影の中に……大きく歪んだ笑みを浮かべる、赤い口、があった。長い舌が唇の上で、厭らしくうねっていた。

『光の巫女……力がなくとも、そのカラダは役に立つ……』

 何だと!? グラントの目の前が真っ赤に染まった。

「貴様……!!」

 グラントが剣で薙ぎ払おうとしたのと同時に、何か、が両手両足に巻き付いてきた。

「!?」

 黒い気配が纏わりつく。振り解こうにも、身体が動かない。熱が……奪われていくのが、判る。
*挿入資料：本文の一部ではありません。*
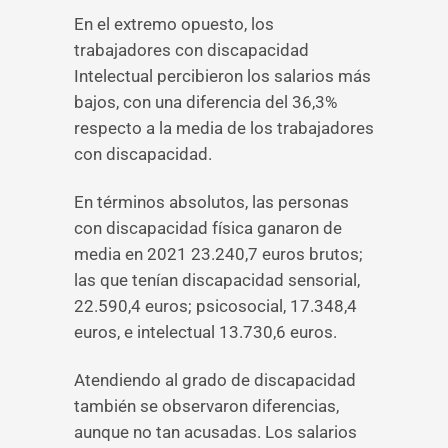
En el extremo opuesto, los
trabajadores con discapacidad
Intelectual percibieron los salarios más
bajos, con una diferencia del 36,3%
respecto a la media de los trabajadores
con discapacidad.
En términos absolutos, las personas
con discapacidad física ganaron de
media en 2021 23.240,7 euros brutos;
las que tenían discapacidad sensorial,
22.590,4 euros; psicosocial, 17.348,4
euros, e intelectual 13.730,6 euros.
Atendiendo al grado de discapacidad
también se observaron diferencias,
aunque no tan acusadas. Los salarios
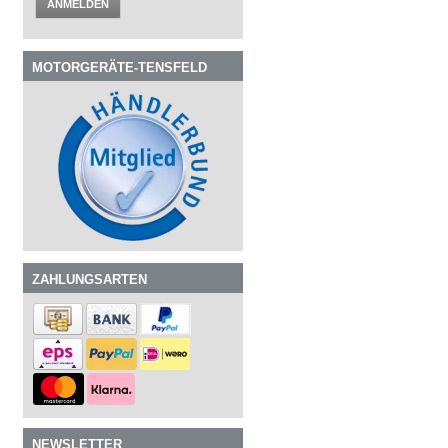
ANMELDEN
MOTORGERÄTE-TENSFELD
ZAHLUNGSARTEN
NEWSLETTER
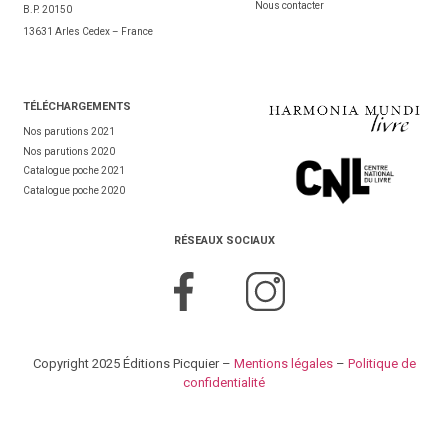
Nous contacter
B.P. 20150
13631 Arles Cedex – France
TÉL
ÉCHARGEMENTS
Nos parutions 2021
Nos parutions 2020
Catalogue poche 2021
Catalogue poche 2020
RÉSEAUX SOCIAUX
Copyright 2025 Éditions Picquier –
Mentions légales
–
Politique de
confidentialité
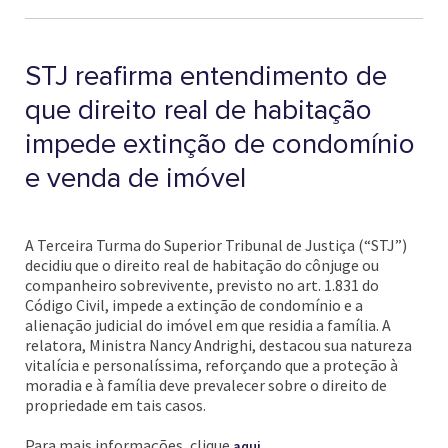
STJ reafirma entendimento de
que direito real de habitação
impede extinção de condomínio
e venda de imóvel
A Terceira Turma do Superior Tribunal de Justiça (“STJ”)
decidiu que o direito real de habitação do cônjuge ou
companheiro sobrevivente, previsto no art. 1.831 do
Código Civil, impede a extinção de condomínio e a
alienação judicial do imóvel em que residia a família. A
relatora, Ministra Nancy Andrighi, destacou sua natureza
vitalícia e personalíssima, reforçando que a proteção à
moradia e à família deve prevalecer sobre o direito de
propriedade em tais casos.
Para mais informações, clique
.
aqui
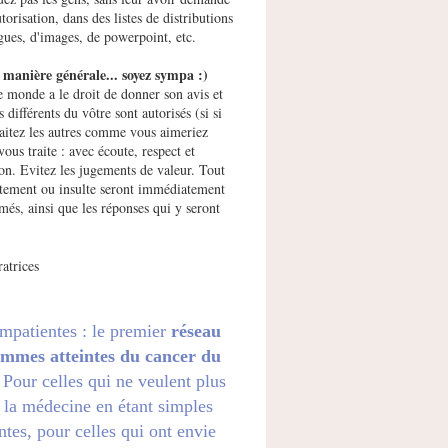
utorisation, dans des listes de distributions
gues, d'images, de powerpoint, etc.
manière générale... soyez sympa :)
e monde a le droit de donner son avis et
s différents du vôtre sont autorisés (si si
raitez les autres comme vous aimeriez
vous traite : avec écoute, respect et
ion. Evitez les jugements de valeur. Tout
ement ou insulte seront immédiatement
més, ainsi que les réponses qui y seront
atrices
impatientes : le premier
réseau
emmes atteintes du cancer du
. Pour celles qui ne veulent plus
 la médecine en étant simples
ntes, pour celles qui ont envie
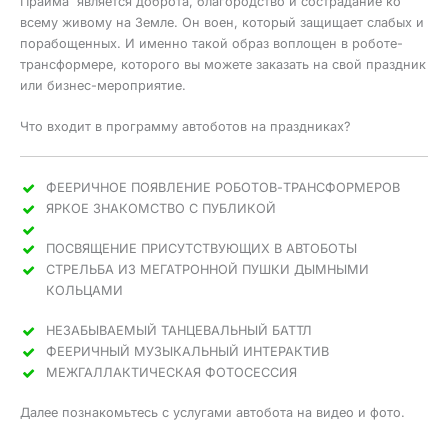
Прайма является доброта, благородство и сострадание ко
всему живому на Земле. Он воен, который защищает слабых и
порабощенных. И именно такой образ воплощен в роботе-
трансформере, которого вы можете заказать на свой праздник
или бизнес-мероприятие.
Что входит в программу автоботов на праздниках?
ФЕЕРИЧНОЕ ПОЯВЛЕНИЕ РОБОТОВ-ТРАНСФОРМЕРОВ
ЯРКОЕ ЗНАКОМСТВО С ПУБЛИКОЙ
ПОСВЯЩЕНИЕ ПРИСУТСТВУЮЩИХ В АВТОБОТЫ
СТРЕЛЬБА ИЗ МЕГАТРОННОЙ ПУШКИ ДЫМНЫМИ
КОЛЬЦАМИ
НЕЗАБЫВАЕМЫЙ ТАНЦЕВАЛЬНЫЙ БАТТЛ
ФЕЕРИЧНЫЙ МУЗЫКАЛЬНЫЙ ИНТЕРАКТИВ
МЕЖГАЛЛАКТИЧЕСКАЯ ФОТОСЕССИЯ
Далее познакомьтесь с услугами автобота на видео и фото.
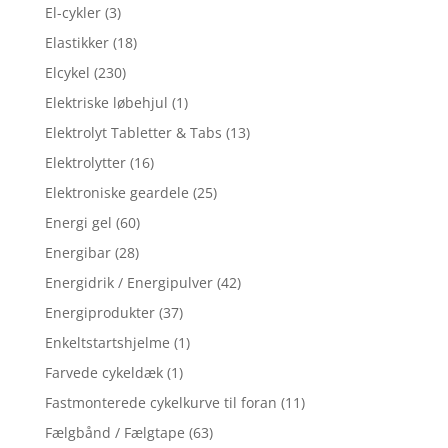
El-cykler
(3)
Elastikker
(18)
Elcykel
(230)
Elektriske løbehjul
(1)
Elektrolyt Tabletter & Tabs
(13)
Elektrolytter
(16)
Elektroniske geardele
(25)
Energi gel
(60)
Energibar
(28)
Energidrik / Energipulver
(42)
Energiprodukter
(37)
Enkeltstartshjelme
(1)
Farvede cykeldæk
(1)
Fastmonterede cykelkurve til foran
(11)
Fælgbånd / Fælgtape
(63)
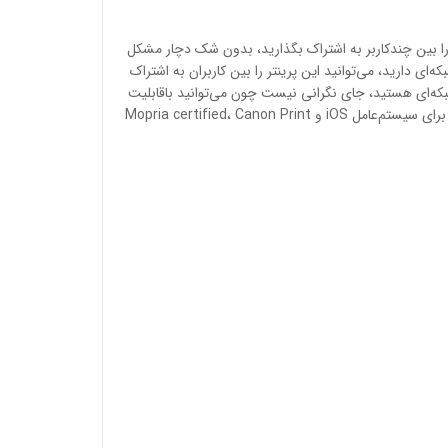
 را بین چندکاربر به اشتراک بگذارید، بدون شک دچار مشکل
 محیط کاری‌تان ارتباط شبکه‌ای دارید، می‌توانید این پرینتر را بین کاربران به اشتراک
ط شبکه‌ای هستید، جای نگرانی نیست چون می‌توانید باقابلیت
بی‌سیم، پرینتر را به اشتراک بگذارید. از دیگر ویژگی‌های این پرینتر می‌توان به Google Cloud Print، AirPrint، Canon Print Busiiness App برای سیستم‌عامل iOS و Mopria certified، Canon Print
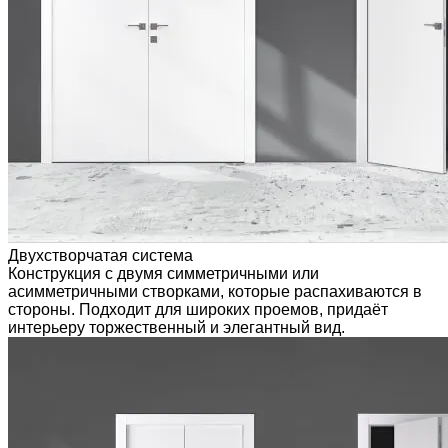
Двухстворчатая система
Конструкция с двумя симметричными или
асимметричными створками, которые распахиваются в
стороны. Подходит для широких проемов, придаёт
интерьеру торжественный и элегантный вид.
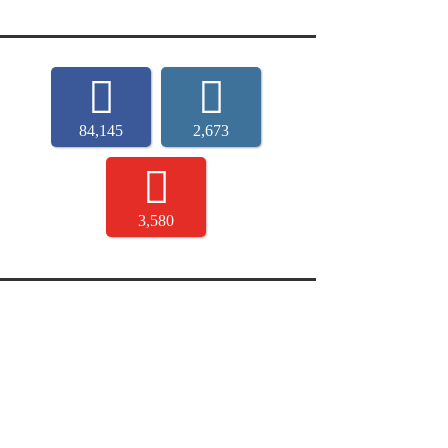
84,145
2,673
3,580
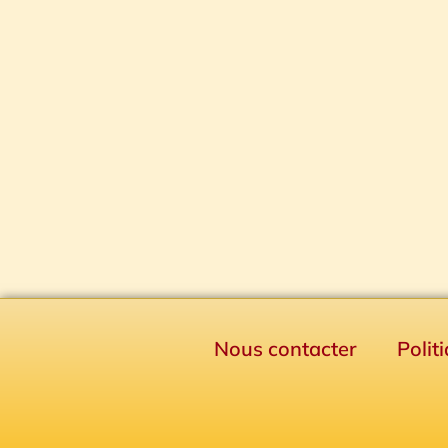
Nous contacter
Polit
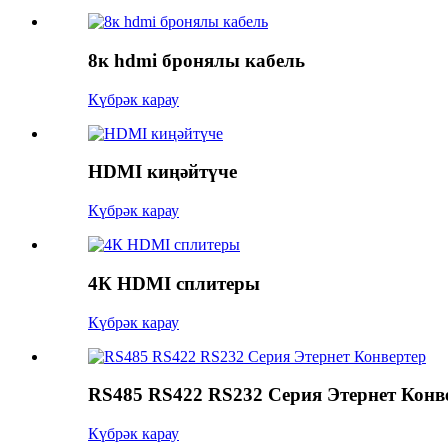
8к hdmi бронялы кабель
Күбрәк карау
HDMI киңәйтүче
Күбрәк карау
4К HDMI сплитеры
Күбрәк карау
RS485 RS422 RS232 Серия Этернет Конв
Күбрәк карау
『……王妃に執着している、という話は本当らしいな。こんな他愛ないワナに引っかかるとは』

「く……」

 薄れていく意識を集め、口を睨みつける。

『お前は……邪魔、だ』

「……っあ!!」

 全身を耐えがたい痛み、が襲う。びりびりと腕が震える。左腕は……もう感覚すら、ない。

『……死ね』

 長い舌が触手のように、グラントに絡みつき、舐めまわした。大きな口がにやり……と笑い、グラントを飲み込もうと大きく開いた。

「く……!!」

 次の瞬間、グラントが聞きなれた声、がした。

「……グラントっ!!」

 口の動きが止まった。グラントが顔を声のした方を向く。

目に映ったのは……黒い霧を撥ね退け、息を切らせながら、こちらに駆け寄ってくる、黒い髪の少女。

(な……に!?) 

巻き付いていた舌が、口の中に戻った。

「グラント!」

 一瞬呆然としていたグラントは、思わずありあに向かって叫んだ。

「何をしている! 早く逃げろ!」

「嫌っ!!」

 ありあがグラントと闇の口の間に割り込んだ。両手を広げて、グラントを庇う。

「退け!」

「嫌!」

 この馬鹿っ……!

 グラントは歯ぎしりした。

『ほう……これはこれは、巫女姫様が直々にいらっしゃるとは』

 おぞましい声に、ありあの身体がぴくり、と震えた。口がにたりと歪む。舌が伸び……べろり、とありあの首を舐めた。

「い……っ!!」

 ありあが身をすくめた。グラントが叫ぶ。

「ありあに触るな!!」

くっくっく……と低い声が笑う。

『……いい味だ。ここでこの男を殺せば、あなたの血肉も更に美味しい味になるのでしょうね……』

「ぐあっ!!」

 身体に雷が落ちたかのような衝撃。闇が……グラントの心をも浸食しようとしていた。

「グラント!?」

 ありあの声が遠く聞こえた。

 く……そ……意……識が……

「グラントっ!!」

 左腕に柔らかな感触。ふっ……と痛みが和らぐ。

ありあがグラントの左腕に抱きついて、いた。

「もう……」

「もう……」

 ありあがぎゅっと目を瞑り、驚くほど大きな声で叫んだ。

「……これ以上、グラントを傷つけないでっ!!」




 その刹那――ありあの胸元で光が瞬いた、かと思うと


……全てが、金の光に包まれた。